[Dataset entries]

------------------------------------------------------------------------

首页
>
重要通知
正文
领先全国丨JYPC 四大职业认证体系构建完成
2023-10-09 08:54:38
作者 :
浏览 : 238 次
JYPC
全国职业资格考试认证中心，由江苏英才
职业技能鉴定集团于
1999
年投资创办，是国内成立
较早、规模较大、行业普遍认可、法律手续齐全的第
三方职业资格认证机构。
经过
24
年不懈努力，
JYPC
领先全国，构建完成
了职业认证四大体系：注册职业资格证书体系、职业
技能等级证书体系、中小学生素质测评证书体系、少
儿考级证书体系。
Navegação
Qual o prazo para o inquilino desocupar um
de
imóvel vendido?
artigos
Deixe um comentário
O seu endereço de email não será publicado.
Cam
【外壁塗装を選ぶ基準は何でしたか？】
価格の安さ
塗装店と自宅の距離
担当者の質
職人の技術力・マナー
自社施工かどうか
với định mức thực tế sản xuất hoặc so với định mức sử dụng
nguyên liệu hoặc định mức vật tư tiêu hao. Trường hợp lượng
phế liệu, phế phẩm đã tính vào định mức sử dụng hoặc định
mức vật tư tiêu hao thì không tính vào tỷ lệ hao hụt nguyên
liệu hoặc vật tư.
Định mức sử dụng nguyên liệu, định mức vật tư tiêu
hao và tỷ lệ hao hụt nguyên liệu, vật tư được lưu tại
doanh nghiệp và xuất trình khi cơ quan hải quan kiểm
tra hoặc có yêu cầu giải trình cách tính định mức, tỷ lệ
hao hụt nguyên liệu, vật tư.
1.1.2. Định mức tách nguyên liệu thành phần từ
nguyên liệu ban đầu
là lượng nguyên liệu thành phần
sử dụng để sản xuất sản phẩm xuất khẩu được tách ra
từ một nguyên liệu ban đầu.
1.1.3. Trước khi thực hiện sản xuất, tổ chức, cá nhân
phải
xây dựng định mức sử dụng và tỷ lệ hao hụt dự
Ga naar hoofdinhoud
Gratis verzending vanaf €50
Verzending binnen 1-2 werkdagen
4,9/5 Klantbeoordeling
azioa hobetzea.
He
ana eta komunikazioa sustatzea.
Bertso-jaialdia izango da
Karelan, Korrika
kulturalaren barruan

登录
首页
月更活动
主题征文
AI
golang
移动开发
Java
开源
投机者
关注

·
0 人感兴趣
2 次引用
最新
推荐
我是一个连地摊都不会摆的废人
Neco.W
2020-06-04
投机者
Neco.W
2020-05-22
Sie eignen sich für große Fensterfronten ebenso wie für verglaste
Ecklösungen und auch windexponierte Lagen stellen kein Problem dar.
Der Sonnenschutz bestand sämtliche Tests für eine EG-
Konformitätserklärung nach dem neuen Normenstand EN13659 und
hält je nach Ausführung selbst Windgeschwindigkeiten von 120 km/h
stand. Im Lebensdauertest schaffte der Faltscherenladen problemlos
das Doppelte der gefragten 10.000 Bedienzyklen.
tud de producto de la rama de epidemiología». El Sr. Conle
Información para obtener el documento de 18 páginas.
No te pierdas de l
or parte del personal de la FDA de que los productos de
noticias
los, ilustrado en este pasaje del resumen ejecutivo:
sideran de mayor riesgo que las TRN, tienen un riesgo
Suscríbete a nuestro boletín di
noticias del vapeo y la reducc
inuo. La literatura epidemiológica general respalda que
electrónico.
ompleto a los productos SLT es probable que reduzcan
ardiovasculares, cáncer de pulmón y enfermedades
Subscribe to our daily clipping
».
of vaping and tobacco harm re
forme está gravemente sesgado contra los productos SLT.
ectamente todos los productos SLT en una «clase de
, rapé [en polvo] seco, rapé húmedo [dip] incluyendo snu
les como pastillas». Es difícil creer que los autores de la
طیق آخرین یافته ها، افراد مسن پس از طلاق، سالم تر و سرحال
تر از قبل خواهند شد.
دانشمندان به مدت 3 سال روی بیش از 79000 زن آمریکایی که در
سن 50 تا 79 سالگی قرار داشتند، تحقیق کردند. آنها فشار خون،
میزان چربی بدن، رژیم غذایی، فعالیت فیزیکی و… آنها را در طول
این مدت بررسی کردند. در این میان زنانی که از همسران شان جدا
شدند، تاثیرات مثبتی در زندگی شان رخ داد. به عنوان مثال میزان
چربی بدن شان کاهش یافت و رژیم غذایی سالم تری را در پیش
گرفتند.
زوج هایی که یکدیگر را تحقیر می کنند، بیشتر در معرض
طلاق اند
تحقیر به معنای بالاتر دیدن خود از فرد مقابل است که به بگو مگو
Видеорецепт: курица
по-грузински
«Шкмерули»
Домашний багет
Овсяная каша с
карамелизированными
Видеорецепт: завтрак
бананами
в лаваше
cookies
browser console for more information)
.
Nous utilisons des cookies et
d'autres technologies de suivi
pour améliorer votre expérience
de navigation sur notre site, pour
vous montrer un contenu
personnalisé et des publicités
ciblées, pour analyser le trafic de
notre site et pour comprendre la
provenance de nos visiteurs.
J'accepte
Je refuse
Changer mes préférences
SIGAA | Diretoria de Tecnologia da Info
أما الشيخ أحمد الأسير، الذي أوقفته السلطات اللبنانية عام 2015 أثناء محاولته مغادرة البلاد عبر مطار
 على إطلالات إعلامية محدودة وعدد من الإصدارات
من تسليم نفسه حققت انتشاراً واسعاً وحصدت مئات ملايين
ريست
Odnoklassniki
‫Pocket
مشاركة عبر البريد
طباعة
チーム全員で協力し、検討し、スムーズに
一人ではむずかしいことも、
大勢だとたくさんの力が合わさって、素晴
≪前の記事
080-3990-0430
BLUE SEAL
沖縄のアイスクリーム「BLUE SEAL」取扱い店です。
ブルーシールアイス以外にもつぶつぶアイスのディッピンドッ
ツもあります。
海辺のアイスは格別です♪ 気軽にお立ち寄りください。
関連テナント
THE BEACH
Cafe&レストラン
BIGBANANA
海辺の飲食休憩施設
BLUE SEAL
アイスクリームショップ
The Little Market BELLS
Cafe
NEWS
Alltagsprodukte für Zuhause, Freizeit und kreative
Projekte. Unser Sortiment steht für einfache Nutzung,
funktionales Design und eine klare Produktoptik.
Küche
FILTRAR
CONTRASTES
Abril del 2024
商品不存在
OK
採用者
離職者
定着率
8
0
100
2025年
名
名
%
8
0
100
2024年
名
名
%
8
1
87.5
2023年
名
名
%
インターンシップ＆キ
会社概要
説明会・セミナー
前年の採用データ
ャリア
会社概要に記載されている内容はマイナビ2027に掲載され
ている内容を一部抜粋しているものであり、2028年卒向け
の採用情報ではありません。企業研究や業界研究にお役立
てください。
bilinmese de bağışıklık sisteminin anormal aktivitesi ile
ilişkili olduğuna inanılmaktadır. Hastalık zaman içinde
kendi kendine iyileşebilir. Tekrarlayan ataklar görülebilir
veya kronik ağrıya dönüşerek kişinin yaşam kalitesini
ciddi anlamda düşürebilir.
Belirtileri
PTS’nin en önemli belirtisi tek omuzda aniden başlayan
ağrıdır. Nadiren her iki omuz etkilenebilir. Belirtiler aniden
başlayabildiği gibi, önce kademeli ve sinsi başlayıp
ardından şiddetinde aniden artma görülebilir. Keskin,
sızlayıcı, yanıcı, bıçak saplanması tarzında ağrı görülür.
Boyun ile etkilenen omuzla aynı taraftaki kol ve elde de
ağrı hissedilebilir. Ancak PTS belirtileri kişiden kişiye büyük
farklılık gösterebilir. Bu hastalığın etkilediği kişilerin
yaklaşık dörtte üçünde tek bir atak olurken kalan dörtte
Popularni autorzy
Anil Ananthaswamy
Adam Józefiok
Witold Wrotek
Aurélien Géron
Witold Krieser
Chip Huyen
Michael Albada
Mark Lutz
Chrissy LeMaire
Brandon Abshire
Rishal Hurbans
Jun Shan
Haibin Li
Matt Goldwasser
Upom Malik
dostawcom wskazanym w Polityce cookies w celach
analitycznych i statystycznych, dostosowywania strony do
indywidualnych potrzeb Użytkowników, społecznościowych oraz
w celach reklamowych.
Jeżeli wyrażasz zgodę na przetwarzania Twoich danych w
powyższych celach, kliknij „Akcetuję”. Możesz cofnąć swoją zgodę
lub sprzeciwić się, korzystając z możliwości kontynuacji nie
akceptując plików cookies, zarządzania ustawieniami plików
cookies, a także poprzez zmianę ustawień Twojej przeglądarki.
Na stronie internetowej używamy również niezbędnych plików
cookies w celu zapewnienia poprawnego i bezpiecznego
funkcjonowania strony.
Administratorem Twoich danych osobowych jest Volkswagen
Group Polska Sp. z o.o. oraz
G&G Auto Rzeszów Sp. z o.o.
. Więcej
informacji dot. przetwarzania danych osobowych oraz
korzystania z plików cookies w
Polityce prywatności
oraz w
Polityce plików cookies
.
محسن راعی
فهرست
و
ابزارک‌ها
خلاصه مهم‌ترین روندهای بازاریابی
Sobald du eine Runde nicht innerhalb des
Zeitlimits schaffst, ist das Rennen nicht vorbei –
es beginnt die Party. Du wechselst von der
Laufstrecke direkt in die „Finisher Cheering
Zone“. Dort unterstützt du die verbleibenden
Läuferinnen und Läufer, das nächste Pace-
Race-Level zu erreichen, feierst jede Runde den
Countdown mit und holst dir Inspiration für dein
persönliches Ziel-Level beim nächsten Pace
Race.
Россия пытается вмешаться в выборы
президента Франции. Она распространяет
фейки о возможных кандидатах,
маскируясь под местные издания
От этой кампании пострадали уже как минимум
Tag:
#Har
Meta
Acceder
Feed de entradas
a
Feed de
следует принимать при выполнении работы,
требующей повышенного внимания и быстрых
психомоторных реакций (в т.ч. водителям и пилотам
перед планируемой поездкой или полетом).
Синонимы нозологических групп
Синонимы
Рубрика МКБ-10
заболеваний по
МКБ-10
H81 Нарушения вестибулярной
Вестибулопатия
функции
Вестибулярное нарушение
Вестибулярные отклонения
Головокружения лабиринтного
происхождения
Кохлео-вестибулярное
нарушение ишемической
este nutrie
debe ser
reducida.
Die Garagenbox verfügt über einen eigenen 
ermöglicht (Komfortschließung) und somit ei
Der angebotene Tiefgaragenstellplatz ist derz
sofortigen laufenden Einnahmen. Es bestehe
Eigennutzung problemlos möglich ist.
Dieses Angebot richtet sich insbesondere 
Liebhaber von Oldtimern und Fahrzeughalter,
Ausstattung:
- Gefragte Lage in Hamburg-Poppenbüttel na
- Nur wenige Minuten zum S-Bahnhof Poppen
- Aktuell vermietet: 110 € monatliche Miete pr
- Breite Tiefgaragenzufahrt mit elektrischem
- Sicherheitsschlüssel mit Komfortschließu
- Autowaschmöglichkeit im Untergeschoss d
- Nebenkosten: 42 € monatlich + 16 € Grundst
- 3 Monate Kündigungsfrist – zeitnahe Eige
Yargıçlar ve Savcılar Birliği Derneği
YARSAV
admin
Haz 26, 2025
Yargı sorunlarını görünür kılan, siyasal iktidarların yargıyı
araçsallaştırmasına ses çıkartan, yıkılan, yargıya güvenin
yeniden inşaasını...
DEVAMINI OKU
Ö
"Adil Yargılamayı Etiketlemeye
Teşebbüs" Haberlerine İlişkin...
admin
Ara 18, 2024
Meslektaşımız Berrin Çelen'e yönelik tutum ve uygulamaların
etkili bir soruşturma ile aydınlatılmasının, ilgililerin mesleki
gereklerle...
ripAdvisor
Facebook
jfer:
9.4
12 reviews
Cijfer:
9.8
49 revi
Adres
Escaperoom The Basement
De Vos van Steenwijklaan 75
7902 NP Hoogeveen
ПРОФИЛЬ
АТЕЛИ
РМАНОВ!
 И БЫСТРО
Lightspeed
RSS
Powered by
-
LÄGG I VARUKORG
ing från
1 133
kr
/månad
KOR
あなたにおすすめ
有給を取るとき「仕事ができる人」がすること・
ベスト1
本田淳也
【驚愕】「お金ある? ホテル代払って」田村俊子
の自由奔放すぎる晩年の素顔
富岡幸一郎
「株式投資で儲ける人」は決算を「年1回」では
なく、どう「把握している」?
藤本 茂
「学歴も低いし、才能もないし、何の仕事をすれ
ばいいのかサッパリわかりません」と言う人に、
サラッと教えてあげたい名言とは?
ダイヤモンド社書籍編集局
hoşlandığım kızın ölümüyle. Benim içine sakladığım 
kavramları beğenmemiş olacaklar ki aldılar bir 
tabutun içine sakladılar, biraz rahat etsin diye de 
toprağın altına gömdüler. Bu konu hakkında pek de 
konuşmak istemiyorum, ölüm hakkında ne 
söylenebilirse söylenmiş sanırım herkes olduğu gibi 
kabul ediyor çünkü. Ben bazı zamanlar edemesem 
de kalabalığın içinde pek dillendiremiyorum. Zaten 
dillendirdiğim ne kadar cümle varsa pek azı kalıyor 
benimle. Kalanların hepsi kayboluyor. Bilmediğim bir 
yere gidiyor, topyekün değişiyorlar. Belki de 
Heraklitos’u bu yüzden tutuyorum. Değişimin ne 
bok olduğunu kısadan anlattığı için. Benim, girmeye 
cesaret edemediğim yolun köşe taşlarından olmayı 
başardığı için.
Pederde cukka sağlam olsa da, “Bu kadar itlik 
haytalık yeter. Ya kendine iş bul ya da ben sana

------------------------------------------------------------------------

## ACTIVITY
Lines to set down from above: the line with "ectamente todos los", the line with "تحقیر به معنای", and every line between, each exactly as written.

## RESPONSE
ectamente todos los productos SLT en una «clase de
, rapé [en polvo] seco, rapé húmedo [dip] incluyendo snu
les como pastillas». Es difícil creer que los autores de la
طیق آخرین یافته ها، افراد مسن پس از طلاق، سالم تر و سرحال
تر از قبل خواهند شد.
دانشمندان به مدت 3 سال روی بیش از 79000 زن آمریکایی که در
سن 50 تا 79 سالگی قرار داشتند، تحقیق کردند. آنها فشار خون،
میزان چربی بدن، رژیم غذایی، فعالیت فیزیکی و… آنها را در طول
این مدت بررسی کردند. در این میان زنانی که از همسران شان جدا
شدند، تاثیرات مثبتی در زندگی شان رخ داد. به عنوان مثال میزان
چربی بدن شان کاهش یافت و رژیم غذایی سالم تری را در پیش
گرفتند.
زوج هایی که یکدیگر را تحقیر می کنند، بیشتر در معرض
طلاق اند
تحقیر به معنای بالاتر دیدن خود از فرد مقابل است که به بگو مگو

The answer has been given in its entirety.